### ASSIGNMENT
Scan the records for the string "with" and copy every line that holds it.

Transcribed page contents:
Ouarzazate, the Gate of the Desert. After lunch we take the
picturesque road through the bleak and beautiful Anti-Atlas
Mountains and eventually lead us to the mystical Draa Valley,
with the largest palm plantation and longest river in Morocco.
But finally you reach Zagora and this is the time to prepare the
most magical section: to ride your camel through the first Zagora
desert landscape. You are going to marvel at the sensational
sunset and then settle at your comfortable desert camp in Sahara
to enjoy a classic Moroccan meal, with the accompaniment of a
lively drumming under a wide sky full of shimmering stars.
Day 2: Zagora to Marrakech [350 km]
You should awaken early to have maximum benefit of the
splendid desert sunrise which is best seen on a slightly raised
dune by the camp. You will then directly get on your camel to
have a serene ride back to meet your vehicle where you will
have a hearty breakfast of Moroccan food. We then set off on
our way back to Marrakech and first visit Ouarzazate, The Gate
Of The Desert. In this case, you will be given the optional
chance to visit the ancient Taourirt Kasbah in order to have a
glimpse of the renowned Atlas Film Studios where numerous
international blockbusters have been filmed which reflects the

### WRITTEN REPLY
with the largest palm plantation and longest river in Morocco.
to enjoy a classic Moroccan meal, with the accompaniment of a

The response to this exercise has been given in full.